Il évoque également les représentations de palmiers ornant le premier temple de Jérusalem.
• Tabou en Égypte antique : Arsmann, citant Plutarque, un prêtre d'Apollon, indique que parmi les nombreuses règles morales et tabous ancestraux qui régissaient la vie quotidienne des Égyptiens de l'Antiquité, il y avait l'interdiction de planter un palmier. Cette interdiction suggère une association particulière, possiblement négative ou rituellement restreinte, avec cet arbre dans la culture égyptienne.

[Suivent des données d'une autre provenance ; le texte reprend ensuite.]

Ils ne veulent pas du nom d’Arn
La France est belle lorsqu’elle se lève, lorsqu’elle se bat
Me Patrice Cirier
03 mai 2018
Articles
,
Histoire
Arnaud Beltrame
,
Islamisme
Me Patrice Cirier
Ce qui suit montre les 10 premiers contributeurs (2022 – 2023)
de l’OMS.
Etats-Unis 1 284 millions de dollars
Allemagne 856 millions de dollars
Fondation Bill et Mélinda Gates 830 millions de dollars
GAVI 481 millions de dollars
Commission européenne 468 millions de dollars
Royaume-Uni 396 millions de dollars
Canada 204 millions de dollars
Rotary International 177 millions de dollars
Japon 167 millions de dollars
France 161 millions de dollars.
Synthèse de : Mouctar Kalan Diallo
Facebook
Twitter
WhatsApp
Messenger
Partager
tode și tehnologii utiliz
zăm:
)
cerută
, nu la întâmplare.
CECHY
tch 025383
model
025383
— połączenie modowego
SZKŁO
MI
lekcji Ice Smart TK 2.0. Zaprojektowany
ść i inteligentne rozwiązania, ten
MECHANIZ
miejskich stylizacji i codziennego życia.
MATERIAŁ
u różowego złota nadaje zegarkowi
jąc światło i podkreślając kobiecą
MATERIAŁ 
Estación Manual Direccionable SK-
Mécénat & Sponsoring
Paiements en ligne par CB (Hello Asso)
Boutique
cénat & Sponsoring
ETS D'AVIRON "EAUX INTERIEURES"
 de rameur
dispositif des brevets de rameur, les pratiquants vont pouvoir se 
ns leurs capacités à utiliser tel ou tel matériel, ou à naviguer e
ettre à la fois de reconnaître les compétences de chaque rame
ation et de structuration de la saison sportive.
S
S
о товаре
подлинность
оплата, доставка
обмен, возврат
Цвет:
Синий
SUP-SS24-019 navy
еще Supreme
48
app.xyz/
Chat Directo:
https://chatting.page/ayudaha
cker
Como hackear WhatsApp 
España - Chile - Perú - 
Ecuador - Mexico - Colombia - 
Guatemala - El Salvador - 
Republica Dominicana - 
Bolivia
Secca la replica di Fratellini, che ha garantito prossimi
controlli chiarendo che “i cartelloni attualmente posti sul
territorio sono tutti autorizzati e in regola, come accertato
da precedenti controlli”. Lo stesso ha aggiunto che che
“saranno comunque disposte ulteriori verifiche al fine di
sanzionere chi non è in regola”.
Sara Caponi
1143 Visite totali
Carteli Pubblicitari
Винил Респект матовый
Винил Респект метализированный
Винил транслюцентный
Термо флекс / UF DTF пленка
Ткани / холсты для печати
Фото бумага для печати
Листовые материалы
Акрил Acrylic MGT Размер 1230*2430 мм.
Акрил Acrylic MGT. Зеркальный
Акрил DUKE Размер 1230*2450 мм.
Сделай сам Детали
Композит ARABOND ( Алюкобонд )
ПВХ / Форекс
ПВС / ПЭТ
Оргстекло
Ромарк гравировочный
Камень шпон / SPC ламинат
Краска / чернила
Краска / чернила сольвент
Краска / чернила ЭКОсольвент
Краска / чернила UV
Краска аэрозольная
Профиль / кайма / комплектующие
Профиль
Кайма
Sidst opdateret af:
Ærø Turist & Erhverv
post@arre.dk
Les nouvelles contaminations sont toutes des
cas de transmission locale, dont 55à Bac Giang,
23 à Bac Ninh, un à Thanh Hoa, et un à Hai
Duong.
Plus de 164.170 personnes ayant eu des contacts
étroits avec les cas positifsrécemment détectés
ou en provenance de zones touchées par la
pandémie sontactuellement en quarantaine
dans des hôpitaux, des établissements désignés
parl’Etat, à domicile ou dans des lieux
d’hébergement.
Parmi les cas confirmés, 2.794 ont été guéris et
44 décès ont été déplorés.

• Évolution du symbole du fruit : Dans le contexte de l'évolution des symboles du fruit défendu, Arsmann note que, chez les Sumériens, cette faute et cette consommation secrète ont d'abord été évoquées comme la consommation d'une plante de vie, puis ont évolué vers des symboles axés autour du palmier et du figuier, pour finalement se focaliser sur la symbolique de la pomme. Cela indique que le palmier a pu jouer un rôle, même transitoire, dans la symbolique du "fruit" ou de la "plante" dans certaines traditions anciennes.
En somme, les sources n'offrent pas une explication approfondie de la symbolique positive du palmier selon Allan Arsmann, mais elles soulignent l'existence d'un tabou égyptien contre sa plantation et une mention de son rôle dans l'évolution du symbolisme du fruit dans la pensée sumérienne.